Sign language courses in full swing
Yale’s first ever language courses in American Sign Language (ASL), taught by Lector Jessica Tanner, are in full swing. As YaleNews reports, demand for the introductory L1-level course far exceeded supply, as forty-five students attended the first lecture even though only fourteen places in the course were available. The L1- and L2-level courses offered this semester, ASL 110 and ASL 120, respectively, are part of a pilot program lasting three semesters. If Jessica’s courses continue to command a high level of popularity over the 2018–2019 academic year, then the pilot program will be expanded to form a permanent course offering in ASL at Yale, which will satisfy the Yale College foreign language distributional requirement.
Contrary to popular belief, sign languages are not merely collections of gestures or representations of English words. Like their spoken counterparts, sign languages express rich ideas through phrases and sentences composed according to complex grammatical rules. A wide variety of different sign languages are used by deaf communities throughout the world. Within the United States, considerable regional variation can be found among users of ASL.
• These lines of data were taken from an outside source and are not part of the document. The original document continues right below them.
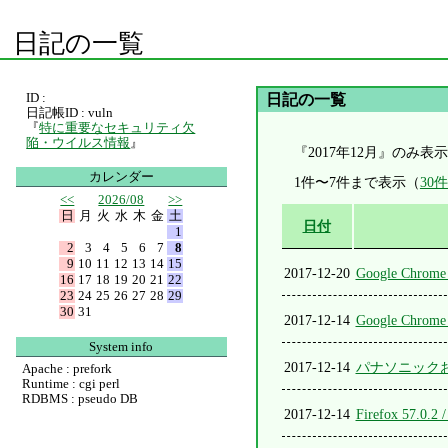
日記の一覧
ID :
日記の一覧
日記帳ID : vuln
『
特に重要なセキュリティ欠
陥・ウイルス情報
』
『2017年12月』のみ表
カレンダー
1件〜7件まで表示（
30
<<
2026/08
>>
日
月
火
水
木
金
土
日付
1
2
3
4
5
6
7
8
9
10
11
12
13
14
15
2017-12-20
Google Chrome
16
17
18
19
20
21
22
23
24
25
26
27
28
29
30
31
2017-12-14
Google Chrome
System info
2017-12-14
パナソニックお
Apache : prefork
Runtime : cgi perl
RDBMS : pseudo DB
2017-12-14
Firefox 57.0.2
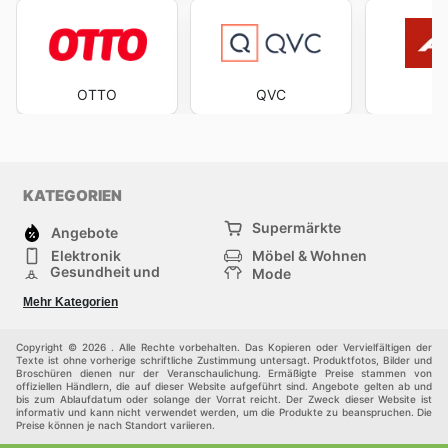
OTTO
QVC
A
KATEGORIEN
Supermärkte
Angebote
Elektronik
Möbel & Wohnen
Gesundheit und
Mode
Schönheit
Sportartikel und
Baumarkt
Mehr Kategorien
Sportbekleidung
Baby und Kind
Haustiere
Einkaufzentren
Andere
Copyright © 2026 . Alle Rechte vorbehalten. Das Kopieren oder Vervielfältigen der
Texte ist ohne vorherige schriftliche Zustimmung untersagt. Produktfotos, Bilder und
Broschüren dienen nur der Veranschaulichung. Ermäßigte Preise stammen von
offiziellen Händlern, die auf dieser Website aufgeführt sind. Angebote gelten ab und
bis zum Ablaufdatum oder solange der Vorrat reicht. Der Zweck dieser Website ist
informativ und kann nicht verwendet werden, um die Produkte zu beanspruchen. Die
Preise können je nach Standort variieren.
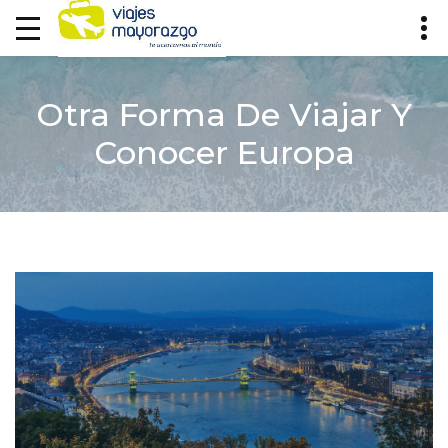
Otra Forma De Viajar Y
Conocer Europa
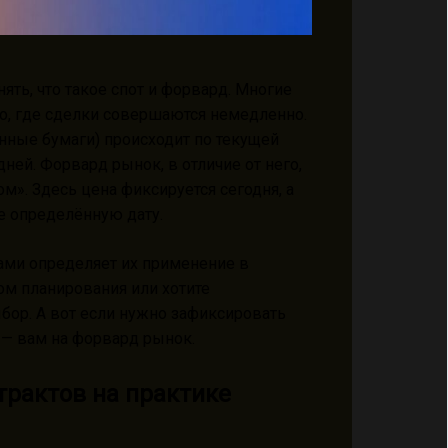
ять, что такое спот и форвард. Многие
то, где сделки совершаются немедленно.
енные бумаги) происходит по текущей
ней. Форвард рынок, в отличие от него,
м». Здесь цена фиксируется сегодня, а
ее определённую дату.
ами определяет их применение в
ом планирования или хотите
бор. А вот если нужно зафиксировать
 — вам на форвард рынок.
трактов на практике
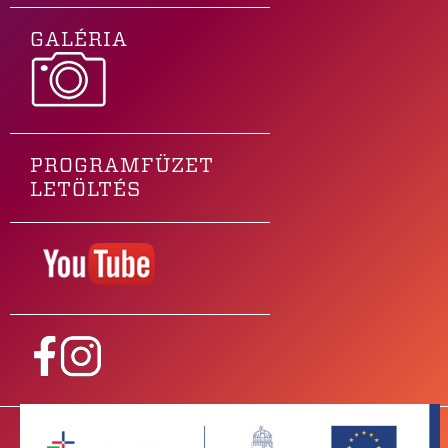
GALÉRIA
PROGRAMFÜZET
LETÖLTÉS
ASL itself descends from Old French Sign Language (OFSL). It was brought to the United States when Yale graduate Thomas Hopkins Gallaudet (AB 1805, AM 1808, pictured), inspired by a neighbor’s daughter, decided to develop a method for educating deaf children. Gallaudet traveled to Great Britain, where he met Roch-Ambroise Cucurron Sicard, head of the National Institute for the Deaf and the Mute in Paris. Sicard invited Gallaudet to visit his school, and it was there that Gallaudet learned to communicate using OFSL. Gallaudet returned to the United States with two faculty members from the Institute, and together they founded the American School for the Deaf in West Hartford, Connecticut.
For Jessica, the ASL courses are not only meant to teach students a new language, but also to introduce them to the culture of the deaf community. Enrollment is limited to fourteen students because all participants in the course must interact with one another and immerse themselves in the language. According to Professor Raffaella Zanuttini, who worked with Director Nelleke Van Deusen-Scholl of the Center for Language Study and Associate Dean George Levesque of Yale College to create the pilot program, the ASL courses will allow students to “dive into a new culture and into a community with which we are not usually able to interact.”
More information regarding the current progress of the pilot program are included in the YaleNews story about the ASL courses. Next year’s course offerings include an L1–L2-level sequence for beginners (ASL 110 and ASL 120) and an L3–L4 sequence for advanced students (ASL 130 and ASL 140).